On $[0,1]$, for $1\leq{}p<\infty$, If $f_{n}\rightarrow{}f$ a.e. and $||f_{n}||_{p}\leq{}M \space\space\forall\space n$, show that $f_{n}\rightarrow{}f$ weakly in $L^{p}$.

I thought about it for some time, but I could not come up with a proof. Then suddenly it seemed that I found a counter-example for this statement. Can anybody help me judge whether my counter-example is valid?

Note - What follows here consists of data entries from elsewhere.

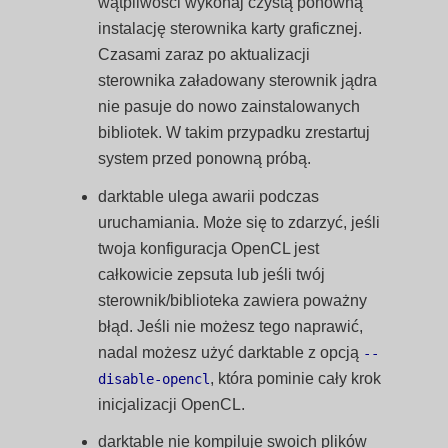
wątpliwości wykonaj czystą ponowną
instalację sterownika karty graficznej.
Czasami zaraz po aktualizacji
sterownika załadowany sterownik jądra
nie pasuje do nowo zainstalowanych
bibliotek. W takim przypadku zrestartuj
system przed ponowną próbą.
darktable ulega awarii podczas
uruchamiania. Może się to zdarzyć, jeśli
twoja konfiguracja OpenCL jest
całkowicie zepsuta lub jeśli twój
sterownik/biblioteka zawiera poważny
błąd. Jeśli nie możesz tego naprawić,
nadal możesz użyć darktable z opcją
--
, która pominie cały krok
disable-opencl
inicjalizacji OpenCL.
darktable nie kompiluje swoich plików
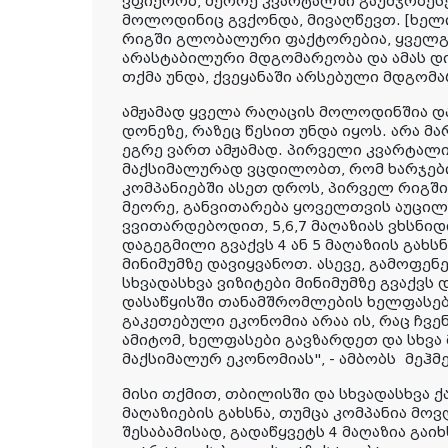
ვფიქრობ, მეორე კვარტალში გაუმჯობესე
მოლოდინიც გვქონდა, მივაღწევთ. [ხელ
რიგში გლობალური ფაქტორებია, ყველგ
არასტაბილური მდგომარეობა და ამას დი
თქმა უნდა, ქვეყანაში არსებული მდგომა
ამჟამად ყველა რაღაცის მოლოდინშია და
დონეზე, რაზეც წესით უნდა იყოს. არა მ
ეგრე ვართ ამჟამად. პირველი კვარტალი
მაქსიმალურად ვცდილობთ, რომ ხარჯები
კომპანიებში ასეთ დროს, პირველ რიგში
მეორე, განვითარება ყოველთვის აუცილ
ვვითარდებოდით, 5,6,7 მაღაზიას ვხსნი
დაგეგმილი გვაქვს 4 ან 5 მაღაზიის გახსნ
მინიმუმზე დავიყვანოთ. ასევე, გამოფენ
სხვადასხვა ვიზიტები მინიმუმზე გვაქვს 
დასაწყისში თანამშრომლების ხელფასებ
გაკეთებული ეკონომია არაა ის, რაც ჩვე
ამიტომ, ხელფასები გავზარდეთ და სხვ
მაქსიმალურ ეკონომიას", - ამბობს
მეჰმ
მისი თქმით, თბილისში და სხვადასხვა ქ
მაღაზიების გახსნა, თუმცა კომპანია მო
შესაბამისად, გადაწყვეტს 4 მაღაზია გაიხ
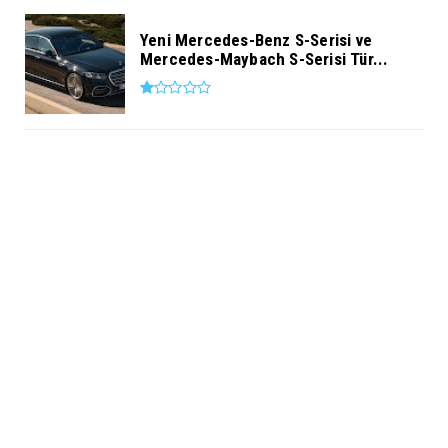
Yeni Mercedes-Benz S-Serisi ve
Mercedes-Maybach S-Serisi Tür...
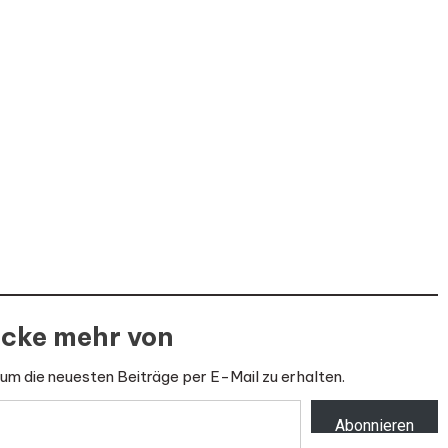
cke mehr von
um die neuesten Beiträge per E-Mail zu erhalten.
Abonnieren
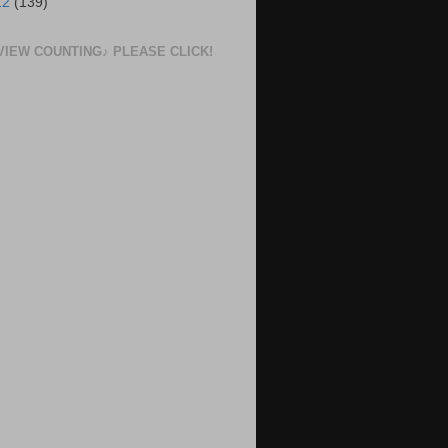
12
(139)
VIEW COUNTING♪ PLEASE CLICK!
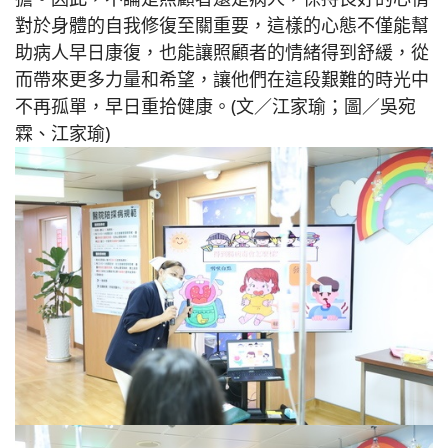
對於身體的自我修復至關重要，這樣的心態不僅能幫
助病人早日康復，也能讓照顧者的情緒得到舒緩，從
而帶來更多力量和希望，讓他們在這段艱難的時光中
不再孤單，早日重拾健康。(文／江家瑜；圖／吳宛
霖、江家瑜)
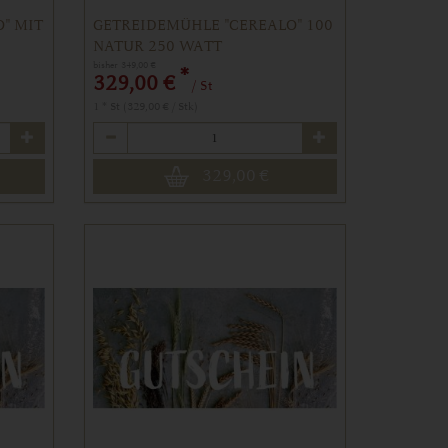
" MIT
GETREIDEMÜHLE "CEREALO" 100
NATUR 250 WATT
bisher 349,00 €
*
329,00 €
/ St
1 * St (329,00 € / Stk)
Anzahl
329,00
€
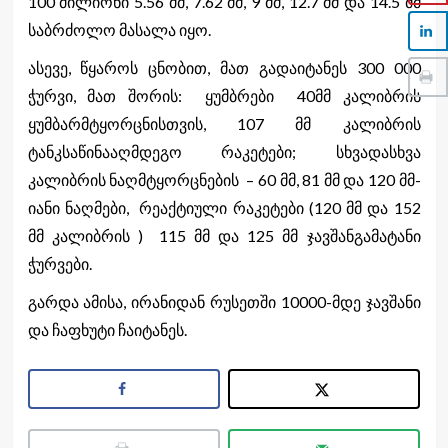
100 მილიონი 5.56 მმ, 7.62 მმ, 9 მმ, 12.7 მმ და 14.5 მმ
საბრძოლო მასალა იყო.
ასევე, წყაროს ცნობით, მათ გადაიტანეს 300 000
ჭურვი, მათ შორის: ყუმბრები 40მმ კალიბრის
ყუმბარმტყორცნისთვის, 107 მმ კალიბრის
ტანკსაწინააღმდეგო რაკეტები; სხვადასხვა
კალიბრის ნაღმტყორცნების – 60 მმ, 81 მმ და 120 მმ-
იანი ნაღმები, რეაქტიული რაკეტები (120 მმ და 152
მმ კალიბრის ) 115 მმ და 125 მმ ჯავშანგამატანი
ჭურვები.
გარდა ამისა, ირანიდან რუსეთში 10000-მდე ჯავშანი
და ჩაფხუტი ჩაიტანეს.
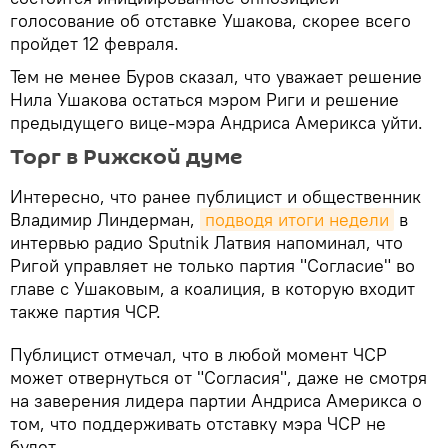
голосование об отставке Ушакова, скорее всего
пройдет 12 февраля.
Тем не менее Буров сказал, что уважает решение
Нила Ушакова остаться мэром Риги и решение
предыдущего вице-мэра Андриса Америкса уйти.
Торг в Рижской думе
Интересно, что ранее публицист и общественник
Владимир Линдерман,
подводя итоги недели
в
интервью радио Sputnik Латвия напоминал, что
Ригой управляет не только партия "Согласие" во
главе с Ушаковым, а коалиция, в которую входит
также партия ЧСР.
Публицист отмечал, что в любой момент ЧСР
может отвернуться от "Согласия", даже не смотря
на заверения лидера партии Андриса Америкса о
том, что поддерживать отставку мэра ЧСР не
будет.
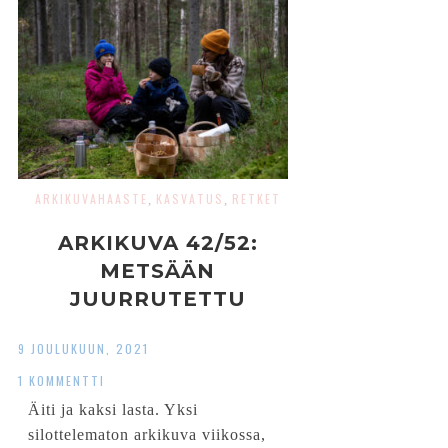
ARKIKUVAHAASTE
KASVATUS
RETKET
,
,
ARKIKUVA 42/52:
METSÄÄN
JUURRUTETTU
9 JOULUKUUN, 2021
1 KOMMENTTI
Äiti ja kaksi lasta. Yksi
silottelematon arkikuva viikossa,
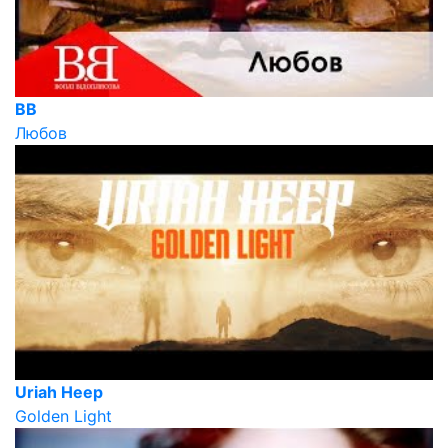
ВВ
Любов
Uriah Heep
Golden Light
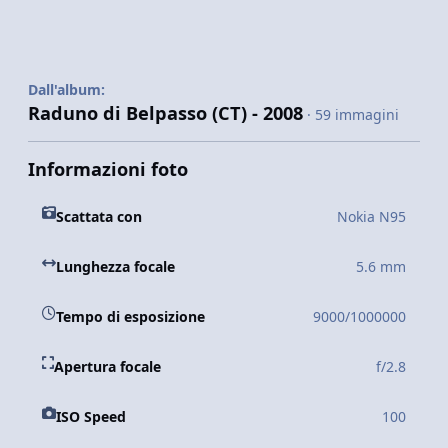
Dall'album:
Raduno di Belpasso (CT) - 2008
· 59 immagini
Informazioni foto
Scattata con
Nokia N95
Lunghezza focale
5.6 mm
Tempo di esposizione
9000/1000000
Apertura focale
f/2.8
ISO Speed
100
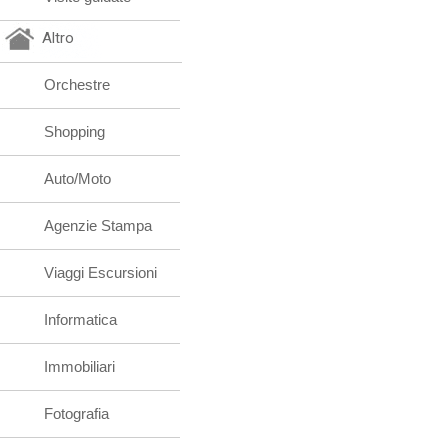
Altro
Orchestre
Shopping
Auto/Moto
Agenzie Stampa
Viaggi Escursioni
Informatica
Immobiliari
Fotografia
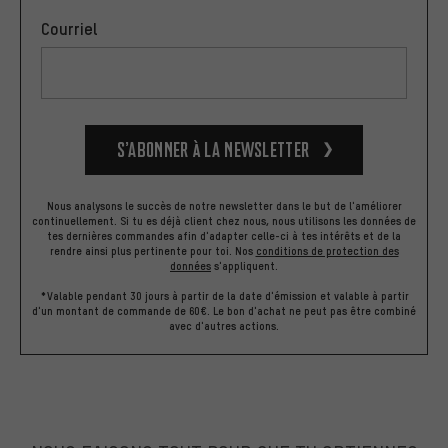
Courriel
S’abonner à la newsletter
Nous analysons le succès de notre newsletter dans le but de l'améliorer
continuellement. Si tu es déjà client chez nous, nous utilisons les données de
tes dernières commandes afin d'adapter celle-ci à tes intérêts et de la
rendre ainsi plus pertinente pour toi.
Nos
conditions de protection des
données
s'appliquent.
*Valable pendant 30 jours à partir de la date d'émission et valable à partir
d'un montant de commande de 60€. Le bon d'achat ne peut pas être combiné
avec d'autres actions.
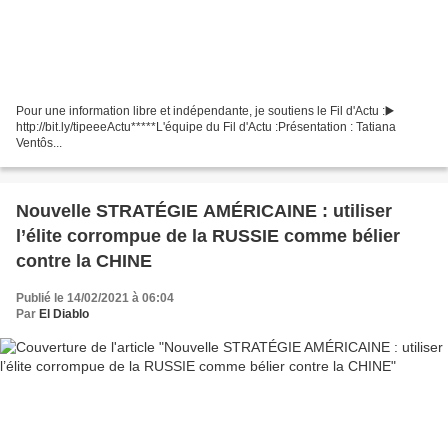
Pour une information libre et indépendante, je soutiens le Fil d'Actu :▶️
http://bit.ly/tipeeeActu*****L'équipe du Fil d'Actu :Présentation : Tatiana
Ventôs...
Nouvelle STRATÉGIE AMÉRICAINE : utiliser
l’élite corrompue de la RUSSIE comme bélier
contre la CHINE
Publié le 14/02/2021 à 06:04
Par
El Diablo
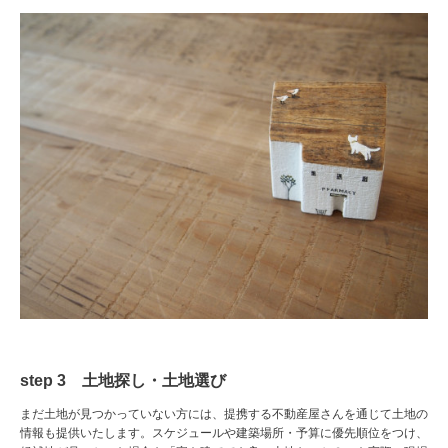
step 3 土地探し・土地選び
まだ土地が見つかっていない方には、提携する不動産屋さんを通じて土地の
情報も提供いたします。スケジュールや建築場所・予算に優先順位をつけ、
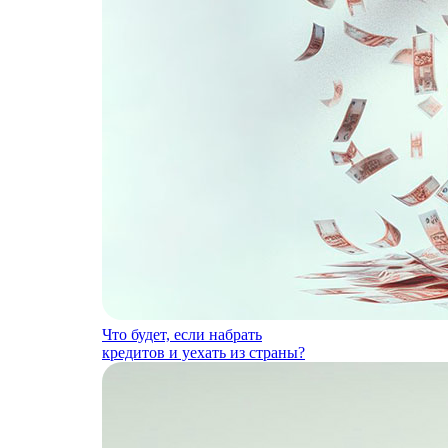
Что будет, если набрать
кредитов и уехать из страны?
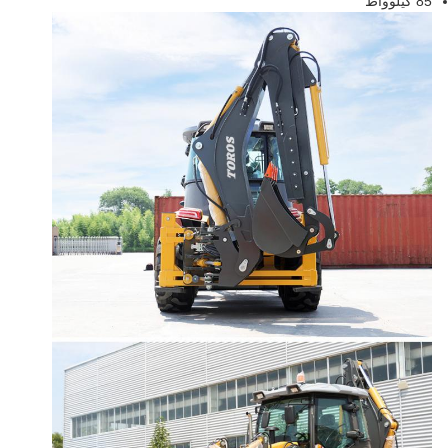
85 كيلوواط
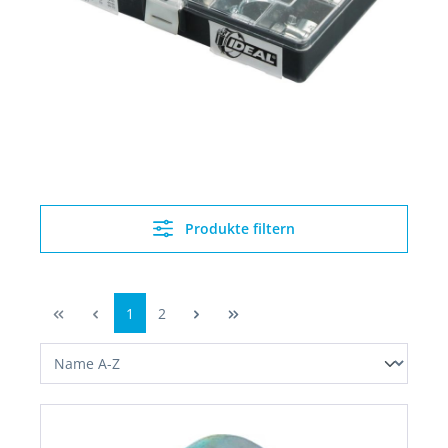
Produkte filtern
1
2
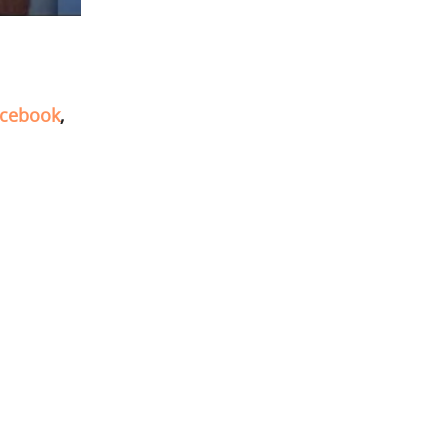
cebook
,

$$ f_{n} = \begin{cases} n^{2}x, & x\in [0,\frac{1}{n}] \\ 2n-n^{2}x, & x\in[\frac{1}{n},\frac{2}{n}] \\ 0, & x\in[\frac{2}{n},1] \end{cases} $$

$$ g=1 \text{ on } [0,1] $$

$$ f=0 \text{ on } [0,1] $$

Then it seems to me that $f_{n}\rightarrow{}f$ a.e. on $[0,1]$, $f\in{}L^{1},g\in{L^{\infty}}, ||f||_{1}=1\leq2$. But $\int{f_{n}g=1\nrightarrow0=\int{fg}}$. So $f_n$ does not converge weakly to $f$ in $L^{1}$.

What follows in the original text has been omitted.